_TASK ITEM_
Give back exactly the lines from the start of the listing to the line containing "Task: Click on the Latest", inclusive, and nothing beyond them.
++++++
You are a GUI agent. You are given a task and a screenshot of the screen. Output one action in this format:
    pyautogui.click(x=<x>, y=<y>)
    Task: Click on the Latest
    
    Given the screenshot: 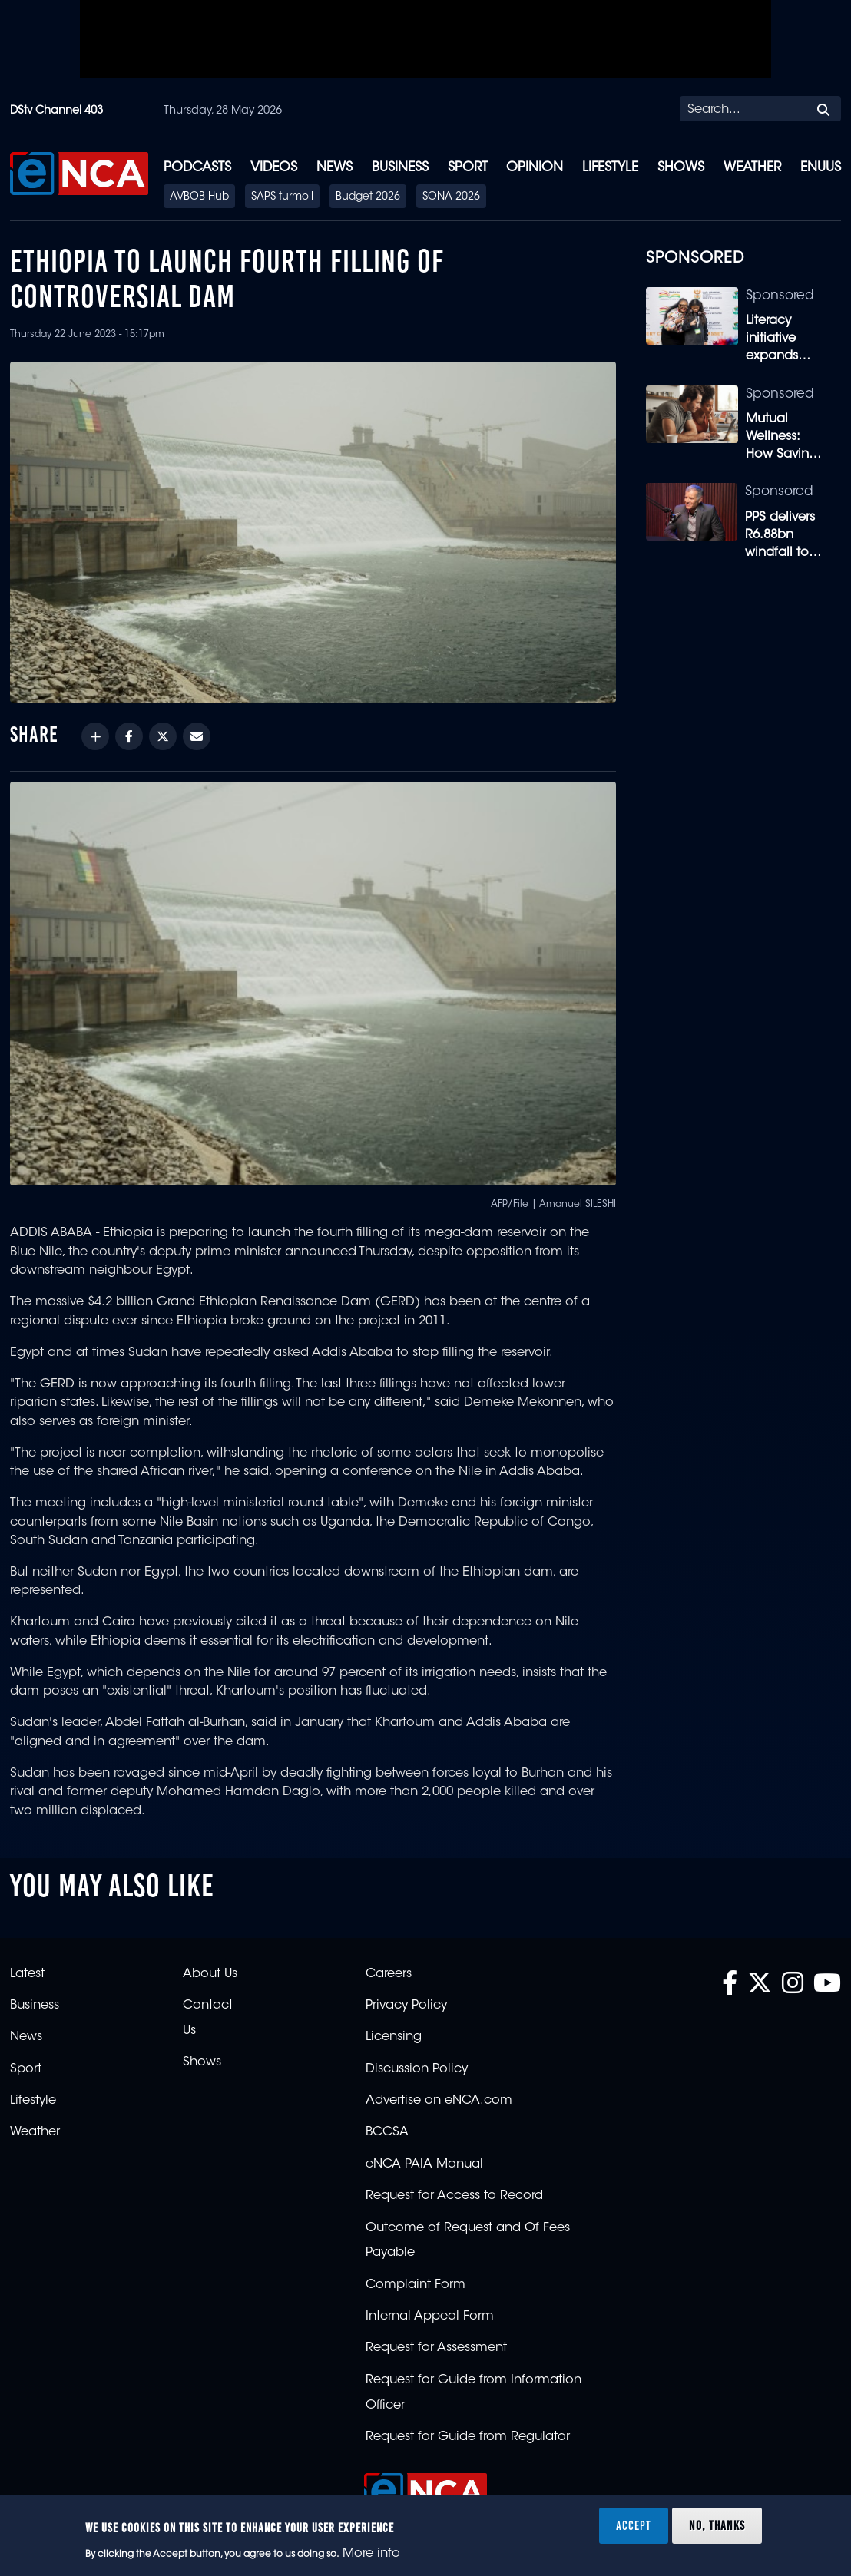 What is the action you would take?
    pyautogui.click(x=27, y=1974)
++++++
_ANSWER SPACE_
You are a GUI agent. You are given a task and a screenshot of the screen. Output one action in this format:
    pyautogui.click(x=<x>, y=<y>)
    Task: Click on the Latest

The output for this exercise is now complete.